*Task objective*. Select all lines holding the word "notre" from the entries that follow.

*Material provided*.
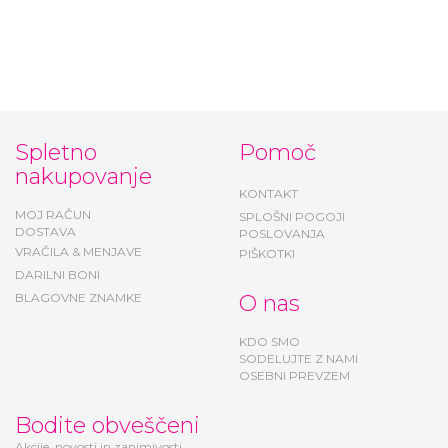
By Marsala
By Marsala
21,25 €
27,20 €
Spletno
Pomoč
nakupovanje
KONTAKT
MOJ RAČUN
SPLOŠNI POGOJI
DOSTAVA
POSLOVANJA
VRAČILA & MENJAVE
PIŠKOTKI
DARILNI BONI
BLAGOVNE ZNAMKE
O nas
KDO SMO
SODELUJTE Z NAMI
OSEBNI PREVZEM
Bodite obveščeni
Akcije, novosti in zanimivosti.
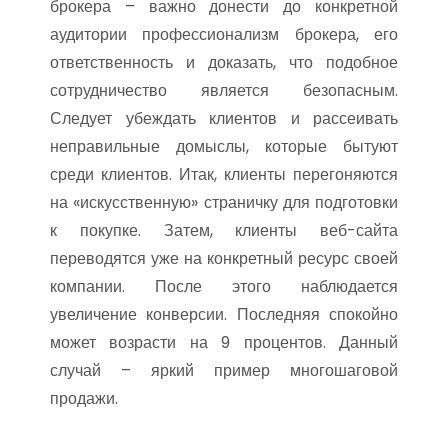
брокера – важно донести до конкретной
аудитории профессионализм брокера, его
ответственность и доказать, что подобное
сотрудничество является безопасным.
Следует убеждать клиентов и рассеивать
неправильные домыслы, которые бытуют
среди клиентов. Итак, клиенты перегоняются
на «искусственную» страничку для подготовки
к покупке. Затем, клиенты веб-сайта
переводятся уже на конкретный ресурс своей
компании. После этого наблюдается
увеличение конверсии. Последняя спокойно
может возрасти на 9 процентов. Данный
случай – яркий пример многошаговой
продажи.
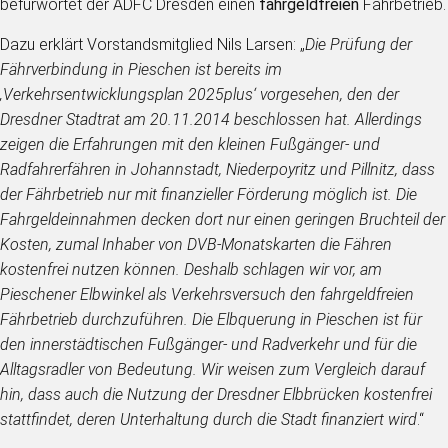
befürwortet der ADFC Dresden einen
fahrgeldfreien
Fährbetrieb.
Dazu erklärt Vorstandsmitglied Nils Larsen: „
Die Prüfung der
Fährverbindung in Pieschen ist bereits im
‚Verkehrsentwicklungsplan 2025plus‘ vorgesehen, den der
Dresdner Stadtrat am 20.11.2014 beschlossen hat. Allerdings
zeigen die Erfahrungen mit den kleinen Fußgänger- und
Radfahrerfähren in Johannstadt, Niederpoyritz und Pillnitz, dass
der Fährbetrieb nur mit finanzieller Förderung möglich ist. Die
Fahrgeldeinnahmen decken dort nur einen geringen Bruchteil der
Kosten, zumal Inhaber von DVB-Monatskarten die Fähren
kostenfrei nutzen können. Deshalb schlagen wir vor, am
Pieschener Elbwinkel als Verkehrsversuch den fahrgeldfreien
Fährbetrieb durchzuführen. Die Elbquerung in Pieschen ist für
den innerstädtischen Fußgänger- und Radverkehr und für die
Alltagsradler von Bedeutung. Wir weisen zum Vergleich darauf
hin, dass auch die Nutzung der Dresdner Elbbrücken kostenfrei
stattfindet, deren Unterhaltung durch die Stadt finanziert wird
.“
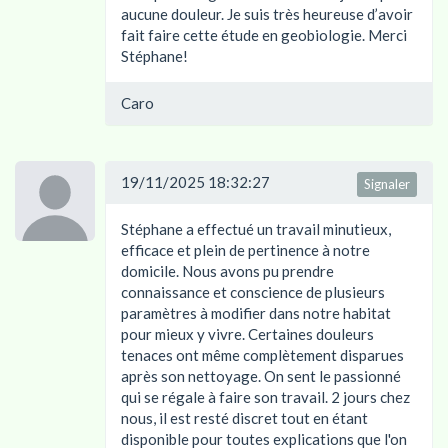
aucune douleur. Je suis très heureuse d’avoir
fait faire cette étude en geobiologie. Merci
Stéphane!
Caro
19/11/2025 18:32:27
Signaler
Stéphane a effectué un travail minutieux,
efficace et plein de pertinence à notre
domicile. Nous avons pu prendre
connaissance et conscience de plusieurs
paramètres à modifier dans notre habitat
pour mieux y vivre. Certaines douleurs
tenaces ont même complètement disparues
après son nettoyage. On sent le passionné
qui se régale à faire son travail. 2 jours chez
nous, il est resté discret tout en étant
disponible pour toutes explications que l'on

*Answer box*.
efficace et plein de pertinence à notre
paramètres à modifier dans notre habitat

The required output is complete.